Frankly, it was all in a bit of a mess.

Enter the same team of folks that built the excellent PDF-based documentation for Raspberry Pi Pico and RP2040. The PDF documentation was built off an Asciidoc-based toolchain, and we knew from the outset that we’d want to migrate the Markdown-based documentation to Asciidoc. It’d offer us more powerful tools going forwards, and a lot more flexibility.

After working through the backlog of community pull requests, we took a snapshot of the current Markdown-based repository and built out a toolchain. A lot of which we intended to, and did, throw away after converting the Markdown to Asciidoc as our “source of truth.” This didn’t happen without a bit of a wrench; nobody throws working code away lightly. But it did mean we’d reached the point of no return.

The next generation of documentation

The result of our new documentation project launches today.

The new-look documentation

The new documentation site is built and deployed directly from the documentation repository using Github Actions when someone pushes to the master branch. However we’ll mostly be working on the develop branch in the repository, which is the default branch you’ll now get when you take a fresh checkout, and also the branch you should target for your pull requests.

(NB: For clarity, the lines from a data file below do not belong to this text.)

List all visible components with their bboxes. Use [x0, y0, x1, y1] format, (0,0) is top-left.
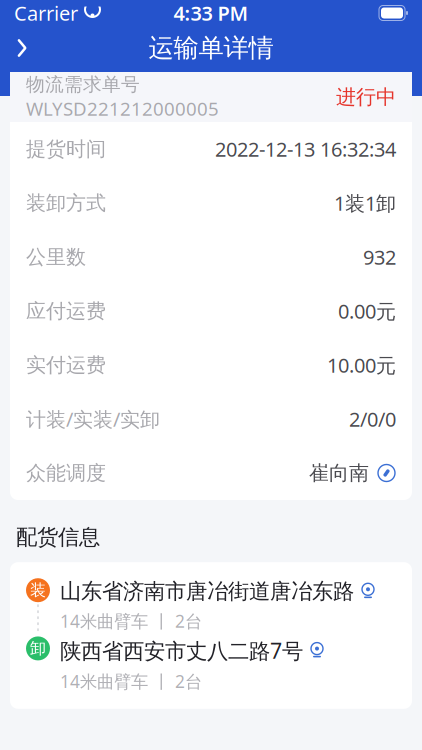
staticText: 装	[30, 580, 46, 600]
staticText: 14米曲臂车 丨 2台	[60, 670, 202, 693]
staticText: 0.00元	[338, 298, 396, 324]
staticText: 山东省济南市唐冶街道唐冶东路	[60, 578, 354, 604]
staticText: 陕西省西安市丈八二路7号	[60, 636, 303, 665]
staticText: 配货信息	[16, 524, 100, 550]
staticText: Carrier	[14, 0, 78, 26]
staticText: 2022-12-13 16:32:34	[215, 136, 396, 162]
staticText: 应付运费	[26, 299, 106, 323]
button[interactable]: 返回	[0, 28, 44, 68]
staticText: 2/0/0	[349, 406, 396, 432]
staticText: 14米曲臂车 丨 2台	[60, 609, 202, 632]
staticText: 实付运费	[26, 353, 106, 377]
staticText: 4:33 PM	[174, 0, 248, 26]
staticText: 10.00元	[327, 352, 396, 378]
staticText: 崔向南	[309, 461, 369, 485]
staticText: 运输单详情	[148, 32, 274, 64]
staticText: 932	[363, 244, 396, 270]
staticText: 物流需求单号 WLYSD221212000005	[26, 73, 219, 121]
staticText: 进行中	[336, 85, 396, 109]
staticText: 计装/实装/实卸	[26, 406, 160, 432]
staticText: 公里数	[26, 245, 86, 269]
staticText: 提货时间	[26, 137, 106, 161]
staticText: 卸	[30, 639, 46, 658]
staticText: 1装1卸	[334, 190, 396, 216]
staticText: 装卸方式	[26, 191, 106, 215]
staticText: 众能调度	[26, 461, 106, 485]
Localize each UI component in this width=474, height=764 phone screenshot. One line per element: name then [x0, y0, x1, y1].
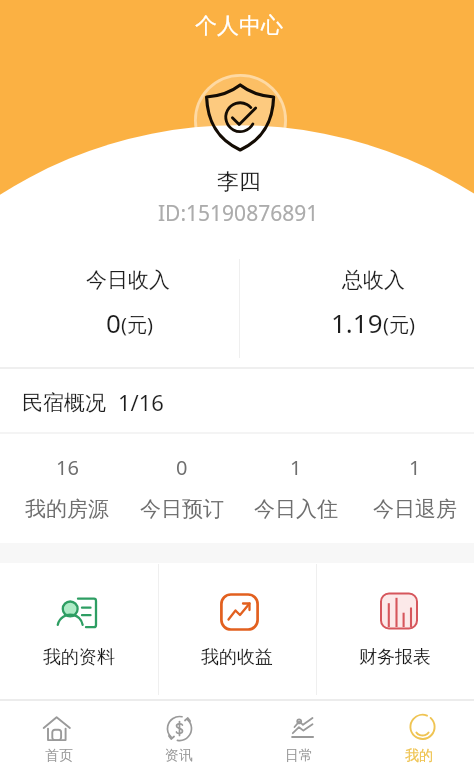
other: Daily: [286, 715, 313, 742]
button[interactable]: 16: [9, 454, 125, 544]
button[interactable]: 1: [357, 454, 473, 544]
staticText: 个人中心: [195, 12, 283, 40]
other: Profile: [406, 715, 433, 742]
staticText: 0: [106, 305, 121, 340]
button[interactable]: News: [120, 701, 238, 764]
staticText: 1: [409, 454, 421, 481]
button[interactable]: 1: [238, 454, 354, 544]
staticText: (元): [383, 311, 415, 338]
staticText: 首页: [45, 747, 73, 764]
button[interactable]: 总收入: [239, 246, 474, 358]
button[interactable]: 我的资料: [0, 564, 158, 695]
button[interactable]: 财务报表: [316, 564, 474, 695]
button[interactable]: 民宿概况: [0, 372, 474, 428]
staticText: 我的资料: [43, 646, 115, 669]
button[interactable]: Home: [0, 701, 118, 764]
staticText: 我的: [405, 747, 433, 764]
button[interactable]: 0: [124, 454, 240, 544]
button[interactable]: 我的收益: [158, 564, 316, 695]
staticText: (元): [121, 311, 153, 338]
staticText: 民宿概况: [22, 390, 106, 416]
staticText: 0: [176, 454, 188, 481]
staticText: 我的房源: [25, 496, 109, 522]
staticText: 李四: [217, 168, 261, 196]
button[interactable]: 个人中心: [195, 12, 283, 40]
staticText: 1/16: [118, 387, 164, 417]
staticText: 今日预订: [140, 496, 224, 522]
button[interactable]: Profile: [360, 701, 474, 764]
staticText: 今日收入: [86, 267, 170, 293]
other: News: [166, 715, 193, 742]
staticText: 总收入: [342, 267, 405, 293]
staticText: 16: [56, 454, 79, 481]
staticText: 今日退房: [373, 496, 457, 522]
staticText: 我的收益: [201, 646, 273, 669]
staticText: ID:15190876891: [158, 199, 319, 228]
button[interactable]: Daily: [240, 701, 358, 764]
staticText: 今日入住: [254, 496, 338, 522]
button[interactable]: 今日收入: [0, 246, 239, 358]
staticText: 1.19: [331, 305, 383, 340]
staticText: 日常: [285, 747, 313, 764]
staticText: 1: [290, 454, 302, 481]
staticText: 资讯: [165, 747, 193, 764]
staticText: 财务报表: [359, 646, 431, 669]
other: Home: [46, 715, 73, 742]
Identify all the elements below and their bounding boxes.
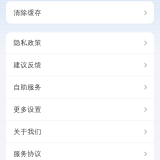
staticText: 自助服务: [14, 83, 42, 91]
button[interactable]: 服务协议: [6, 143, 154, 160]
button[interactable]: 隐私政策: [6, 32, 154, 54]
staticText: 服务协议: [14, 150, 42, 158]
staticText: 隐私政策: [14, 39, 42, 47]
staticText: 更多设置: [14, 105, 42, 114]
button[interactable]: 自助服务: [6, 77, 154, 98]
staticText: 建议反馈: [14, 61, 42, 69]
staticText: 清除缓存: [14, 9, 42, 17]
button[interactable]: 清除缓存: [6, 2, 154, 23]
staticText: 关于我们: [14, 128, 42, 136]
button[interactable]: 更多设置: [6, 99, 154, 120]
button[interactable]: 建议反馈: [6, 54, 154, 76]
button[interactable]: 关于我们: [6, 121, 154, 142]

We’ve always taken pull requests against the Markdown-based source behind our documentation site. Over the years as the documentation set has grown there have been hundreds of community contributors, who have made over 1,200 individual pull requests, ranging from fixing small typos, to contributing whole new sections.

With the introduction of the new site, we’re going to continue to take pull requests against the new Asciidoc-based documentation. However, we’re going to be a bit more targeted around what we’ll to accept into the documentation, and will be looking to keep the repository focussed on Raspberry Pi-specific things, rather than having generic Linux tutorial content.

The documentation itself will remain under a Creative Commons Attribution-Sharealike (CC BY-SA 4.0) license.

Product Information Portal

Supporting our customers in the best way we can when they build products around Raspberry Pi computers is important to us. A big part of this is being able to get customers access to the right documents easily. So alongside the new-look documentation, we have revamped how our customers (that’s you) get access to the documents you need for commercial applications of Raspberry Pi.

The Product Information Portal, or PIP as we’ve come to refer to it here at Pi Towers, is where documents such as regulatory paperwork, product change notices, and white papers will be stored and accessed from now on.

The new Product Information Portal (PIP)

PIP has three tiers of document type: those which are publicly available; restricted documents that require a customer to sign up for a free account; and confidential documents which require a customer’s company to enter into a confidentiality agreement with Raspberry Pi.

PIP will also be a way for customers to get updates on products, allowing customers with a user account to subscribe to products, and receive email updates should there be a product change, regulatory update, or white paper release.

The portal can be found at pip.raspberrypi.org and will be constantly updated as new documents become available.

Where next?

I’m hoping that everyone that has contributed to the documentation over the years will see the new site as a big step towards making our documentation more accessible – and, as ever, we accept pull requests. However, if you’re already a contributor, the easiest thing to do is to take a fresh checkout of the repository, because things have changed a lot today.

Big changes to the look-and-feel of the documentation site

This isn’t the end. Instead, it’s the beginning of a journey to try and pull together our documentation into something that feels a bit more cohesive. While the documentation set now looks, and feels, a lot better and is (I think) a lot easier to navigate if you don’t know it well, there is still a lot of pruning and re-writing ahead of me. But we’ve reached the stage where I’m happy, and want to, work on that in public so the community can see how things are changing and can help out.